- [What the task asks]:
Among the entries below, which lines include the string "корисну"? Show each one.
/---
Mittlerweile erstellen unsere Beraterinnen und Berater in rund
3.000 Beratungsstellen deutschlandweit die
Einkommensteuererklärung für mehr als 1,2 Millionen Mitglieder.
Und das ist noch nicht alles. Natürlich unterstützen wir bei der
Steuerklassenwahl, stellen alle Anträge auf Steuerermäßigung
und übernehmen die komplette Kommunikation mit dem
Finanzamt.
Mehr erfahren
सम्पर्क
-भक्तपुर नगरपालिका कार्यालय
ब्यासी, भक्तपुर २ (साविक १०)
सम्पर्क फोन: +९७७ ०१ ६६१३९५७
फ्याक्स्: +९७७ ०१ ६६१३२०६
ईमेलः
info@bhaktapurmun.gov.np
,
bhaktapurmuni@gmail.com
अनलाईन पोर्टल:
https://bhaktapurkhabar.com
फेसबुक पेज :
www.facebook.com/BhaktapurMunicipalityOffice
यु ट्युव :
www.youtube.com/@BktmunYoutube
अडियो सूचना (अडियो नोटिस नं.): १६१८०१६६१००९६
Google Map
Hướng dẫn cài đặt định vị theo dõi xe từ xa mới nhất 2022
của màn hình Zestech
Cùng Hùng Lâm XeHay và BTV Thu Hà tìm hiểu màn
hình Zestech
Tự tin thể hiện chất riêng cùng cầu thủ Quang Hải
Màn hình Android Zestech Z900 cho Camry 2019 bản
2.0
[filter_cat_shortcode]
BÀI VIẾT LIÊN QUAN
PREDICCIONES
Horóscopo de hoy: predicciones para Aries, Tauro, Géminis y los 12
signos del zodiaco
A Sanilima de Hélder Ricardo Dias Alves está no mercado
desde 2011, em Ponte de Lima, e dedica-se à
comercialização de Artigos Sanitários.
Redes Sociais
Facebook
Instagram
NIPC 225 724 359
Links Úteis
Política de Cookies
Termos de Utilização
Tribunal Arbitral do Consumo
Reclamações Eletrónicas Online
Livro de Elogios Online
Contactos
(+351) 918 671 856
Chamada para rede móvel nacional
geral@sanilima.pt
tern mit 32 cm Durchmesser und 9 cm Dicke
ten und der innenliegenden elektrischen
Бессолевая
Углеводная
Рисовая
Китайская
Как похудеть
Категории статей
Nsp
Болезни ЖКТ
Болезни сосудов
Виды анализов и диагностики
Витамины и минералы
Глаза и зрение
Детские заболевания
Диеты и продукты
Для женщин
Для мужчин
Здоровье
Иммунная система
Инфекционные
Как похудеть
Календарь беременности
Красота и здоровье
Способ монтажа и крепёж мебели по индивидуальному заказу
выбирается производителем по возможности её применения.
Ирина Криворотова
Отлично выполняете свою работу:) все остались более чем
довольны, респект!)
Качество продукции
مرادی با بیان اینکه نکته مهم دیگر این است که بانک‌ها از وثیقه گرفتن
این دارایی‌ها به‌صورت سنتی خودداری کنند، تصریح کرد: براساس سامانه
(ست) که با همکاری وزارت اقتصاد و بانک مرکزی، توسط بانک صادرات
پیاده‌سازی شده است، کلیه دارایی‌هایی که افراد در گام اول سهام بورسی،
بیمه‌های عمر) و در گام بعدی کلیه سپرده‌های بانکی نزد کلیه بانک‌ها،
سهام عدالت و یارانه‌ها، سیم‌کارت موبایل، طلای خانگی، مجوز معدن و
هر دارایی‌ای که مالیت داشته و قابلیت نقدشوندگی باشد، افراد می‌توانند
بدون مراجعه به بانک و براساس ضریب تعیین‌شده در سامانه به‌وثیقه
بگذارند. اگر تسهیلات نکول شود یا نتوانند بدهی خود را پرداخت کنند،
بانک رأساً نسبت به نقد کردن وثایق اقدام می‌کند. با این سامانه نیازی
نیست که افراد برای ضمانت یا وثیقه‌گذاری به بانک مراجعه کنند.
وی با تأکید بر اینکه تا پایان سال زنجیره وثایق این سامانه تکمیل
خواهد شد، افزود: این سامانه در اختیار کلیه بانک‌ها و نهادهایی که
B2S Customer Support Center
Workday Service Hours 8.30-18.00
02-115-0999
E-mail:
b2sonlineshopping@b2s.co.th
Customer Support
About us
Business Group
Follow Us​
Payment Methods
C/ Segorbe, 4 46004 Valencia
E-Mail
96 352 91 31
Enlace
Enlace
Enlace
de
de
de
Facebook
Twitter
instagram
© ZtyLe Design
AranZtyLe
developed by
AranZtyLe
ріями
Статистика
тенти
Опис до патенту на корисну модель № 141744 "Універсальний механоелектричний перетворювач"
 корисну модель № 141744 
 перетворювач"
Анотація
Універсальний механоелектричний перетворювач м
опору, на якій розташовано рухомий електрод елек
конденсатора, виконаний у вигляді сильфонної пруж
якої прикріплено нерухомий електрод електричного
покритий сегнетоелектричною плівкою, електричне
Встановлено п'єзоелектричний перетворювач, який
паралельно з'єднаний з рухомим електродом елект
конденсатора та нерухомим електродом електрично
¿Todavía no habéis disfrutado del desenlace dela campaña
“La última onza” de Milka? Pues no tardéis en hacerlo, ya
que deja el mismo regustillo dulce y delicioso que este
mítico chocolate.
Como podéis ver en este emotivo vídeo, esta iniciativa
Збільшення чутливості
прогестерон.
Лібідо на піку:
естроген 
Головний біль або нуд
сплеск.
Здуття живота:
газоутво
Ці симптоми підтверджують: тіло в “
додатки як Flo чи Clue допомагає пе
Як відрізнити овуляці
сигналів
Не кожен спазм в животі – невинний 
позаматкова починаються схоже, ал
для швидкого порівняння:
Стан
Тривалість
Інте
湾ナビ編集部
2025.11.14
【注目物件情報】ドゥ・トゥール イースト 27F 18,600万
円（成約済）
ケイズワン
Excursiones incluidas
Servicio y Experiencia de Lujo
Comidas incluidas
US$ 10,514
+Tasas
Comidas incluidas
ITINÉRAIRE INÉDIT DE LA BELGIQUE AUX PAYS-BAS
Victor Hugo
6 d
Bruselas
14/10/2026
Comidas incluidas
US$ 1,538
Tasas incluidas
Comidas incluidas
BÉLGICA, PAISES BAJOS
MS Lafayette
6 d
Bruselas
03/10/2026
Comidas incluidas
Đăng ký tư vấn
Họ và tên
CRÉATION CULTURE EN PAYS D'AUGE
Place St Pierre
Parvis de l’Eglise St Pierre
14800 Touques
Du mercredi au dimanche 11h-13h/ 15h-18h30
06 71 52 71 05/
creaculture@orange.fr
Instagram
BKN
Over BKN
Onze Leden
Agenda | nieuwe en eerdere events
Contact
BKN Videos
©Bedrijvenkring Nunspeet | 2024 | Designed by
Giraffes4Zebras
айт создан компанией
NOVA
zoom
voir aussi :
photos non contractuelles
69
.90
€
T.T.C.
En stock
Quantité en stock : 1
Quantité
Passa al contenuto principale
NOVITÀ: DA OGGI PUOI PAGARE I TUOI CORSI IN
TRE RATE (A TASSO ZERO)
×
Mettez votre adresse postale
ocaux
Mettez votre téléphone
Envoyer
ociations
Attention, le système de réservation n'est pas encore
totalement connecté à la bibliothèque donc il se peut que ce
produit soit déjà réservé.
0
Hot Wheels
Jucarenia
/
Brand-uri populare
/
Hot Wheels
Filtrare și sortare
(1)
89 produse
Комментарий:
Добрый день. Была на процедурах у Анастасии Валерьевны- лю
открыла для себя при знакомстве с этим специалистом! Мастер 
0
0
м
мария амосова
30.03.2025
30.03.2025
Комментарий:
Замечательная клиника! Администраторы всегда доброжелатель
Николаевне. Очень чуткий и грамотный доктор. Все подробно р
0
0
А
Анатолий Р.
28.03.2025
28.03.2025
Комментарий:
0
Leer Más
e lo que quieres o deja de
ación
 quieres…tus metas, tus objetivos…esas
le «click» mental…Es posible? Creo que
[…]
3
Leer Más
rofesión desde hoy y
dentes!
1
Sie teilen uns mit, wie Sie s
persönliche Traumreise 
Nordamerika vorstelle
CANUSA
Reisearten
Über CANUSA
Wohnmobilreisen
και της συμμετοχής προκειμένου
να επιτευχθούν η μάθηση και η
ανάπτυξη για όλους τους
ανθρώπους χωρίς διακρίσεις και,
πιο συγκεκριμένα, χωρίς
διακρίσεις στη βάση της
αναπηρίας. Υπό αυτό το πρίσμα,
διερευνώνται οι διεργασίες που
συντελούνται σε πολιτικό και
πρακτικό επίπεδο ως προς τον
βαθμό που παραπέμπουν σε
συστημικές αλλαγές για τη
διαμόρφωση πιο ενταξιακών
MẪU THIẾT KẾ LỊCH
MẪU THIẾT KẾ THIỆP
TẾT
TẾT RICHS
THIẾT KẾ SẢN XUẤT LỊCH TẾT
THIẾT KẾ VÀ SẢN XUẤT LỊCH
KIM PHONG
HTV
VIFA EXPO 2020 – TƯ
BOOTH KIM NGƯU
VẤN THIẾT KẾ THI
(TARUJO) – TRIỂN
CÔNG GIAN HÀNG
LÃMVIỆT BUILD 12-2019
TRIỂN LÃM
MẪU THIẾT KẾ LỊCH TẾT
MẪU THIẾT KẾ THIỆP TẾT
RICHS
\---
- [Solution to this problem]:
Опис до патенту на корисну модель № 141744 "Універсальний механоелектричний перетворювач"
 корисну модель № 141744 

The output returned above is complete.